W przeciwieństwie do Microsoftu, japoński koncern Sony po wypuszczeniu na rynek swojej konsoli następnej generacji, nie pogrzebał poprzedniego dziecka. PlayStation 2 ma się bardzo dobrze i choć już niewiele naprawdę pierwszoligowych tytułów pojawi się na tę platformę, to wsparcie programistów jest wciąż duże. Jednym z owoców ich prac będzie Ar tonelico: Melody of Elemia (a właściwie w Europie Ar tonelico), za które odpowiadają aż trzy firmy – Gust jako developer oraz Banpresto i NIS America jako wydawcy. Autorzy Ar tonelico nie są zbyt znani poza granicami Kraju Kwitnącej Wiśni. W zasadzie tylko dwa tytuły (dwie części Alter Iris na PS2), będące klasycznymi jRPGami, przypominającymi gry na SNES, pojawiły się na zachodzie. Jak widać przyszedł odpowiedni moment, aby znów podzielić się swoją twórczością z resztą świata. W USA już na początku lutego, w Europie tradycyjnie jeszcze nie wiadomo kiedy, pojawi się Ar tonelico – jRPG, w którym muzyka nie stanowi jedynie tła.
Czas przenieść się do świata Sol Ciel, w którym życie toczy się na kontynentach dryfujących wśród chmur za sprawą tajemniczych mocy wieży Ar tonelico. Stało się tak, gdyż w bardzo odległych czasach, dwie wojny spustoszyły doszczętnie powierzchnię planety i przemieniły ją w miejsce nie nadające się do zamieszkania. Sol Ciel było przez długi okres spokojnym obszarem, ale ostatnio nasiliły się tam ataki dziwnych sztucznych form życia, zwanych wirusami. Od wieków nad pokojem czuwają magowie skupieni w Legendary Maidens, a także zbrojne ramię tej organizacji - Knights of Elemia. W zamierzchłych czasach pokonali oni zastępy wirusów dzięki mocy tzw. Hymn Crystals oraz Power of Song. Teraz jest to już tylko wspomnienie, jednakże zagrożenie istnieje nadal. Co gorsza, pewnego dnia wrogie siły przebijają się przez obronę rycerzy i zaczynają zagrażać całemu Sol Ciel. I tutaj pojawia się Lyner Barsett – młody rycerz Elemii, którym pokierujemy w grze.
Ponieważ wirusy, które zaatakowały Wieżę Ar Tonelico są odporne na broń konwencjonalną, nasz bohater otrzymuje misję odnalezienia jednego z Hymn Crystals zwanego Purger. Jest to ostatnia nadzieja na odparcie ataku wroga.
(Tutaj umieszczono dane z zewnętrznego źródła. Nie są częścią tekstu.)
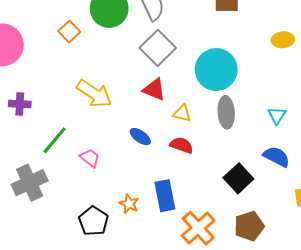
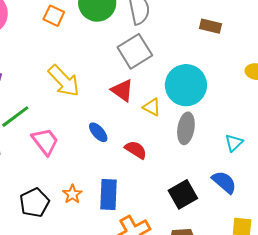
orange square: (69, 31) -> (54, 16), turned -35
yellow triangle: (182, 113) -> (152, 107), moved
pink trapezoid: (90, 158) -> (45, 141), size x1.4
Jest tylko jeden, ale za to bardzo zasadniczy problem – nie wiadomo dokładnie, gdzie znajduje się ów artefakt. Jednak Lyner nie jest w ciemię bity i bohatersko podejmuje się tego trudnego zadania. Wyrusza na inny dryfujący kontynent - Lower World – gdzie rozpocznie swoją misję.